La marine brésilienne va saborder l’ex-porte-avions « Foch »

Le démantèlement du porte-avions Clemenceau, alors désigné « Q-790 » après avoir été désarmé en 1997, avait donné lieu à maints rebondissements, notamment en raison d’organisations écologistes curieusement peu regardantes pour d’autres navires présentant des caractéristiques identiques, à savoir la présence d’une quantité importante d’amiante à bord.

Devant être initialement « déconstruite » par un chantier naval espagnol, qui décida de sous-traiter cette opération en Turquie, la coque de l’ex-Clemenceau fut reprise par la France, qui la confia ensuite à un industriel indien… Ce qui donna lieu à une vigoureuse campagne médiatique [et juridique] d’associations de défense de l’environnement contre ce transfert. L’Inde ayant refusé de l’accueillir, l’ex-porte-avions revint à Brest, sans passer par le Canal de Suez, lequel lui avait été interdit par l’Égypte. Finalement, il fut démantelé par l’entreprise britannique Able UK.
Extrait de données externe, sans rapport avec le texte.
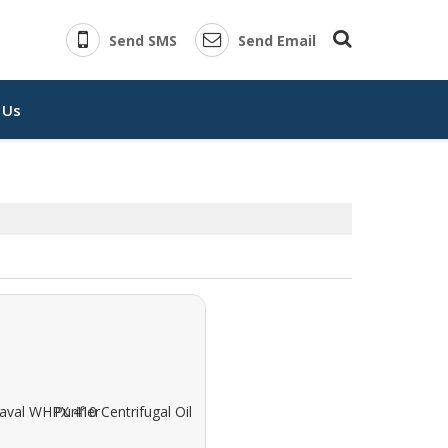
Send SMS
Send Email
 Us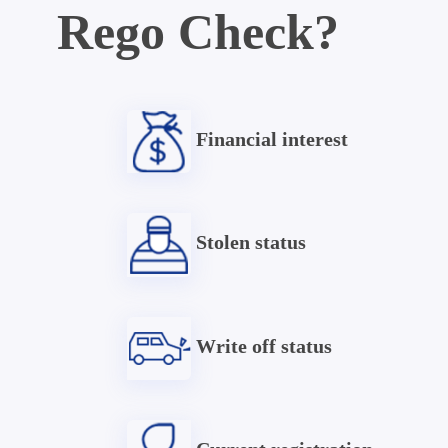
Rego Check?
Financial interest
Stolen status
Write off status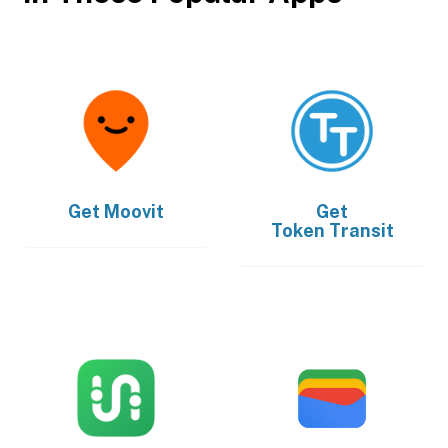
Get
Moovit
Get
Token Transit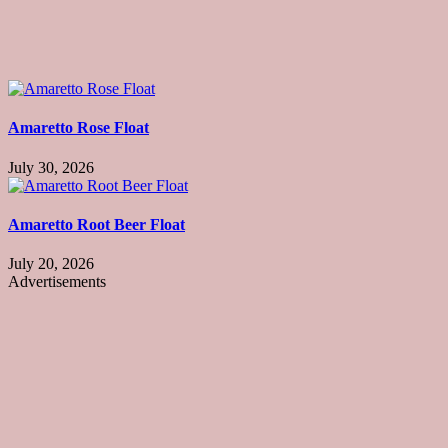
Amaretto Rose Float
July 30, 2026
Amaretto Root Beer Float
July 20, 2026
Advertisements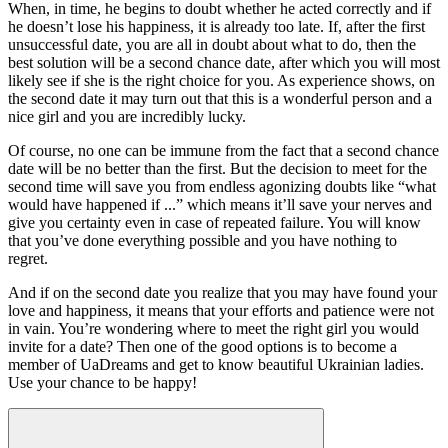
When, in time, he begins to doubt whether he acted correctly and if
he doesn’t lose his happiness, it is already too late. If, after the first
unsuccessful date, you are all in doubt about what to do, then the
best solution will be a second chance date, after which you will most
likely see if she is the right choice for you. As experience shows, on
the second date it may turn out that this is a wonderful person and a
nice girl and you are incredibly lucky.
Of course, no one can be immune from the fact that a second chance
date will be no better than the first. But the decision to meet for the
second time will save you from endless agonizing doubts like “what
would have happened if ...” which means it’ll save your nerves and
give you certainty even in case of repeated failure. You will know
that you’ve done everything possible and you have nothing to
regret.
And if on the second date you realize that you may have found your
love and happiness, it means that your efforts and patience were not
in vain. You’re wondering where to meet the right girl you would
invite for a date? Then one of the good options is to become a
member of UaDreams and get to know beautiful Ukrainian ladies.
Use your chance to be happy!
Le « jumeau » du Clemenceau, le Foch, devenu le « Sao Paulo » après avoir été vendu au Brésil pour environ 12 millions d’euros, ne connaîtra pas un pareil sort.

Désarmé en 2017 par la Marinha do Brasil qui n’avait pas les moyens de le moderniser et de l’entretenir, l’ex-porte-avions fut mis aux enchères en vue de son démantèlement quatre plus tard. Et cela, malgré les appels à en faire un musée… Quoi qu’il en soit, sa coque fut rachetée pour 1,6 million d’euros par Cormack Maritima, qui agissait pour le compte du chantier naval turc SÖK Denizcilik, établi à Izmir.

En août dernier, pris en charge par le remorqueur néerlandais Alp Centre, l’ex-Foch/Sao Paulo quitta les eaux brésiliennes pour rejoindre la Turquie… Seulement, arrivé au détroit de Gibraltar, le gouvernement turc refusa de le voir arriver à Izmir. Et d’expliquer que l’inventaire des substances dangereuses supposées se trouver dans la coque ne lui avait pas été communiqué par Brasilia, comme l’exigeait la Convention de Bâle sur le contrôle des mouvements transfrontaliers de déchets dangereux et de leur élimination.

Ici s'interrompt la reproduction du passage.